> **WORK REQUIRED**
Every line in the entries that holds "donnant" should be identified and copied.

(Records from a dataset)

========================================================================

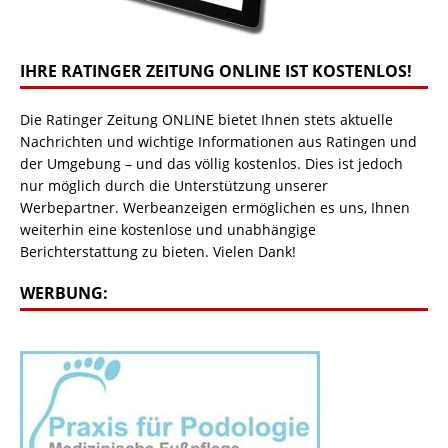
IHRE RATINGER ZEITUNG ONLINE IST KOSTENLOS!
Die Ratinger Zeitung ONLINE bietet Ihnen stets aktuelle
Nachrichten und wichtige Informationen aus Ratingen und
der Umgebung – und das völlig kostenlos. Dies ist jedoch
nur möglich durch die Unterstützung unserer
Werbepartner. Werbeanzeigen ermöglichen es uns, Ihnen
weiterhin eine kostenlose und unabhängige
Berichterstattung zu bieten. Vielen Dank!
WERBUNG:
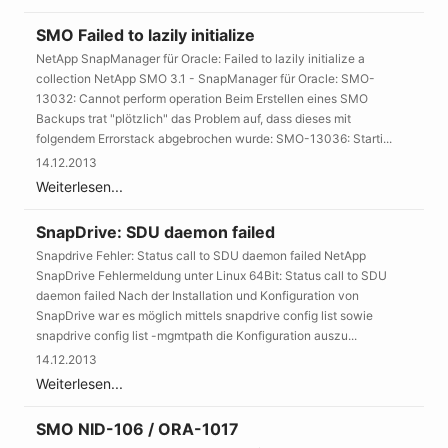
SMO Failed to lazily initialize
NetApp SnapManager für Oracle: Failed to lazily initialize a
collection NetApp SMO 3.1 - SnapManager für Oracle: SMO-
13032: Cannot perform operation Beim Erstellen eines SMO
Backups trat "plötzlich" das Problem auf, dass dieses mit
folgendem Errorstack abgebrochen wurde: SMO-13036: Starti...
14.12.2013
Weiterlesen...
SnapDrive: SDU daemon failed
Snapdrive Fehler: Status call to SDU daemon failed NetApp
SnapDrive Fehlermeldung unter Linux 64Bit: Status call to SDU
daemon failed Nach der Installation und Konfiguration von
SnapDrive war es möglich mittels snapdrive config list sowie
snapdrive config list -mgmtpath die Konfiguration auszu...
14.12.2013
Weiterlesen...
SMO NID-106 / ORA-1017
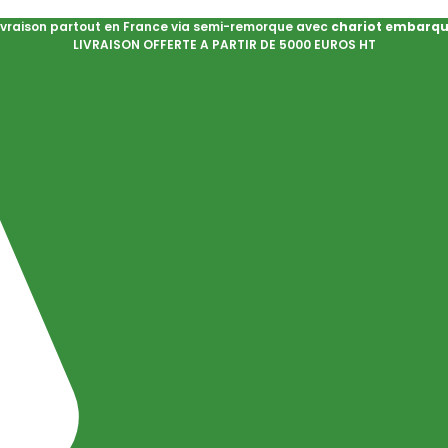
ivraison partout en France via semi-remorque avec
chariot embarq
LIVRAISON OFFERTE A PARTIR DE 5000 EUROS HT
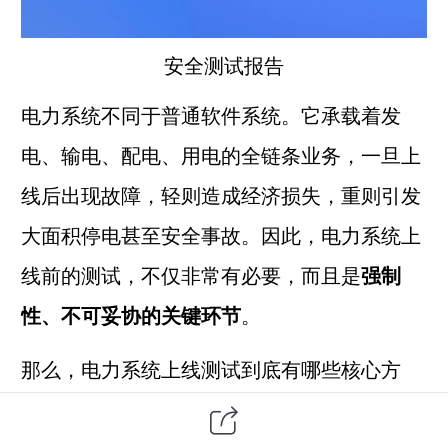
安全测试报告
电力系统不同于普通
软件系统
。它承载着发
电、输电、配电、用电的全链条业务，一旦上
线后出现故障，轻则造成经济损失，重则引发
大面积停电甚至安全事故。因此，电力系统上
线前的测试，不仅非常有必要，而且是
强制
性、不可妥协的关键环节
。
那么，电力系统上线测试到底有哪些核心方
法？完整流程是什么？每一步该怎么做？本文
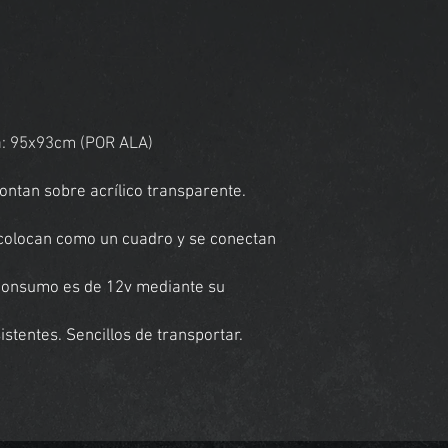
: 95x93cm (POR ALA)
ntan sobre acrílico transparente.
e colocan como un cuadro y se conectan
 consumo es de 12v mediante su
stentes. Sencillos de transportar.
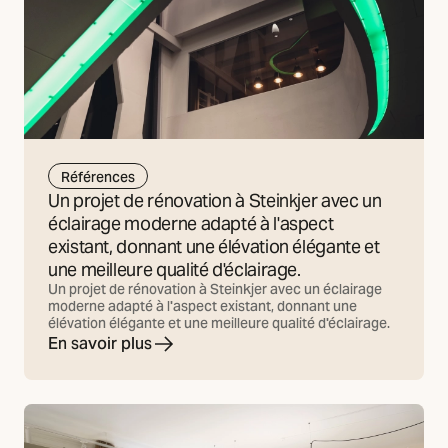
Références
Un projet de rénovation à Steinkjer avec un
éclairage moderne adapté à l'aspect
existant, donnant une élévation élégante et
une meilleure qualité d'éclairage.
Un projet de rénovation à Steinkjer avec un éclairage
moderne adapté à l'aspect existant, donnant une
élévation élégante et une meilleure qualité d'éclairage.
En savoir plus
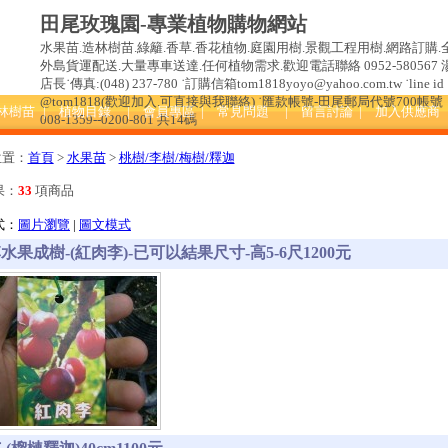
田尾玫瑰園-專業植物購物網站
水果苗.造林樹苗.綠籬.香草.香花植物.庭園用樹.景觀工程用樹.網路訂購.
外島貨運配送.大量專車送達.任何植物需求.歡迎電話聯絡 0952-580567 
店長˙傳真:(048) 237-780 ˙訂購信箱tom1818yoyo@yahoo.com.tw ˙line id 
@tom1818(歡迎加入.可直接與我聯絡) ˙匯款帳號-田尾郵局代號700帳號
造林樹苗
| 植物目錄
| 會員專區
| 常見問題
| 留言討論
| 加入供應商
008-1359--0200-801 共14碼
位置：
首頁
>
水果苗
>
桃樹/李樹/梅樹/釋迦
果：
33
項商品
式：
圖片瀏覽
|
圖文模式
水果成樹-(紅肉李)-已可以結果尺寸-高5-6尺1200元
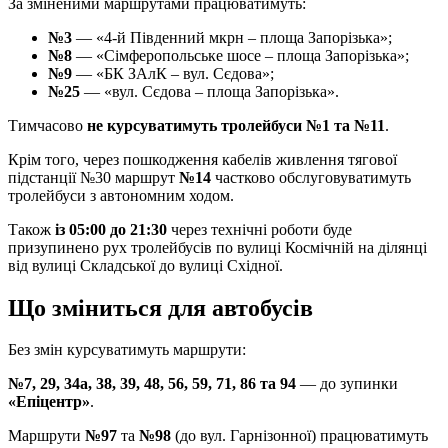
За зміненими маршрутами працюватимуть:
№3
— «4-й Південний мкрн – площа Запорізька»;
№8
— «Сімферопольське шосе – площа Запорізька»;
№9
— «БК ЗАлК – вул. Сєдова»;
№25
— «вул. Сєдова – площа Запорізька».
Тимчасово
не курсуватимуть тролейбуси №1 та №11
.
Крім того, через пошкодження кабелів живлення тягової
підстанції №30 маршрут
№14
частково обслуговуватимуть
тролейбуси з автономним ходом.
Також
із 05:00 до 21:30
через технічні роботи буде
призупинено рух тролейбусів по вулиці Космічній на ділянці
від вулиці Складської до вулиці Східної.
Що зміниться для автобусів
Без змін курсуватимуть маршрути:
№7, 29, 34а, 38, 39, 48, 56, 59, 71, 86 та 94
— до зупинки
«Епіцентр»
.
Маршрути
№97
та
№98
(до вул. Гарнізонної) працюватимуть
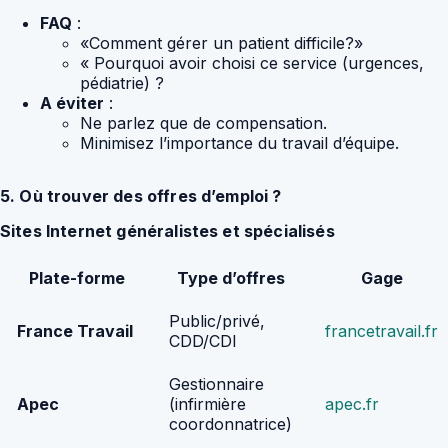
FAQ
:
«Comment gérer un patient difficile?»
« Pourquoi avoir choisi ce service (urgences,
pédiatrie) ?
A éviter
:
Ne parlez que de compensation.
Minimisez l’importance du travail d’équipe.
5. Où trouver des offres d’emploi ?
Sites Internet généralistes et spécialisés
Plate-forme
Type d’offres
Gage
Public/privé,
France Travail
francetravail.fr
CDD/CDI
Gestionnaire
Apec
(infirmière
apec.fr
coordonnatrice)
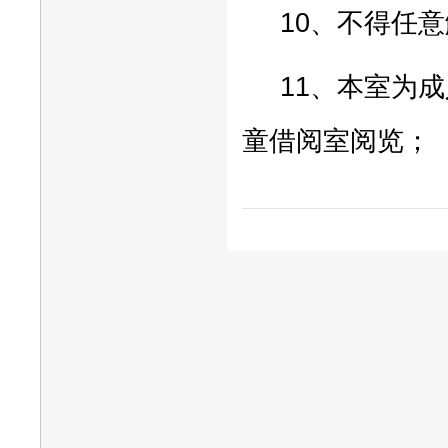
10
、
不得任意
11
、本室为成
童借阅室阅览；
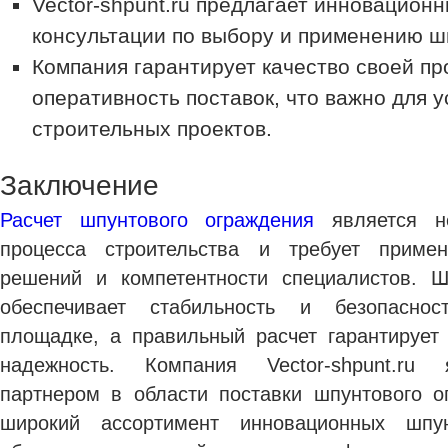
Vector-shpunt.ru предлагает инновацион
консультации по выбору и применению 
Компания гарантирует качество своей пр
оперативность поставок, что важно для 
строительных проектов.
Заключение
Расчет шпунтового ограждения
является н
процесса строительства и требует приме
решений и компетентности специалистов. Ш
обеспечивает стабильность и безопаснос
площадке, а правильный расчет гарантирует
надежность. Компания Vector-shpunt.ru
партнером в области поставки шпунтового о
широкий ассортимент инновационных шп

========================================================================

> **OUTPUT BELOW**
existant, donnant une élévation élégante et
moderne adapté à l'aspect existant, donnant une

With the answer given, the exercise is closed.